Problem description:
The answer must consist of every line from the data that holds the string "Серебряные".

+++ Listed entries +++

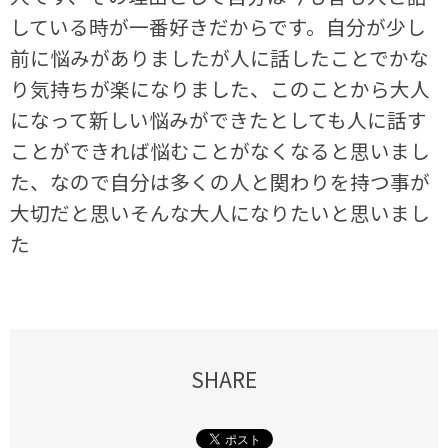
している時が一番好きだからです。自分が少し
前に悩みがありましたが人に話したことでかな
り気持ちが楽になりました、このことから大人
になって新しい悩みができたとしても人に話す
ことができれば悩むことがなくなると思いまし
た、なので自分は多くの人と関わりを持つ事が
大切だと思いそんな大人になりたいと思いまし
た
SHARE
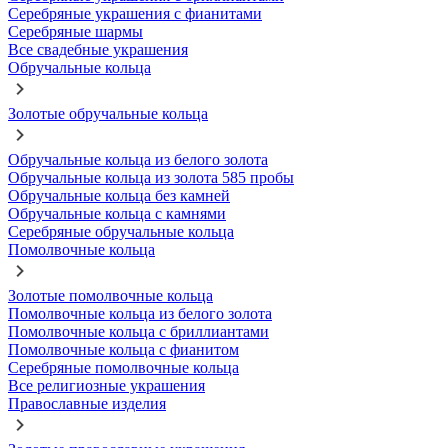
Серебряные украшения с фианитами
Серебряные шармы
Все свадебные украшения
Обручальные кольца
Золотые обручальные кольца
Обручальные кольца из белого золота
Обручальные кольца из золота 585 пробы
Обручальные кольца без камней
Обручальные кольца с камнями
Серебряные обручальные кольца
Помолвочные кольца
Золотые помолвочные кольца
Помолвочные кольца из белого золота
Помолвочные кольца с бриллиантами
Помолвочные кольца с фианитом
Серебряные помолвочные кольца
Все религиозные украшения
Православные изделия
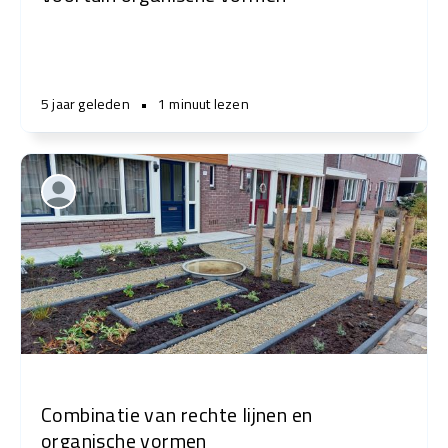
5 jaar geleden
•
1 minuut lezen
Combinatie van rechte lijnen en
organische vormen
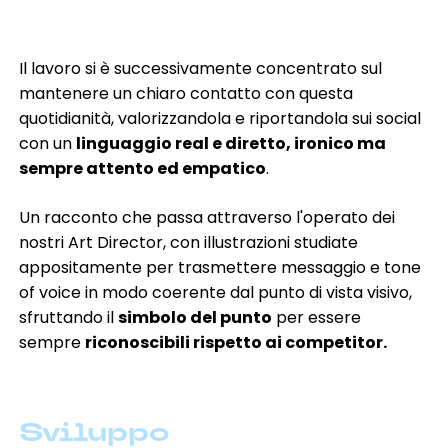
Il lavoro si è
successivamente
concentrato sul
mantenere un chiaro contatto con questa
quotidianità, valorizzandola e riportandola sui social
con un
linguaggio real e diretto, ironico ma
sempre attento ed empatico
.
Un racconto che passa attraverso l'operato dei
nostri Art Director, con illustrazioni studiate
appositamente per trasmettere messaggio e tone
of voice in modo coerente dal punto di vista visivo,
sfruttando il
simbolo del punto
per essere
sempre
riconoscibili rispetto ai competitor.
Sviluppo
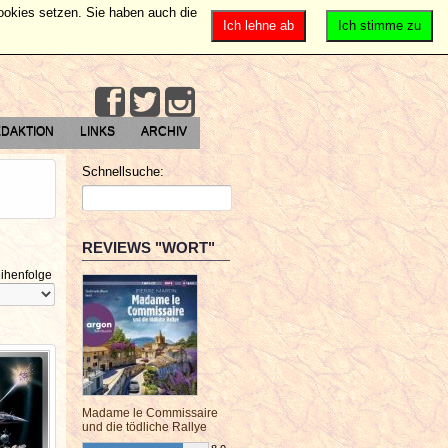
Cookies setzen. Sie haben auch die
Ich lehne ab
Ich stimme zu
DAKTION
LINKS
ARCHIV
Schnellsuche:
REVIEWS "WORT"
ihenfolge
Madame le Commissaire
und die tödliche Rallye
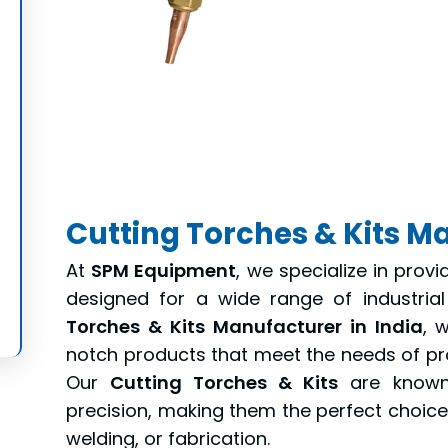
Cutting Torches & Kits Ma
At
SPM Equipment
, we specialize in pro
designed for a wide range of industrial
Torches & Kits Manufacturer in India
, 
notch products that meet the needs of pro
Our
Cutting Torches & Kits
are known f
precision, making them the perfect choice 
welding, or fabrication.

+++

Answer to this exercise:
Серебряные украшения с фианитами
Серебряные шармы
Серебряные обручальные кольца
Серебряные помолвочные кольца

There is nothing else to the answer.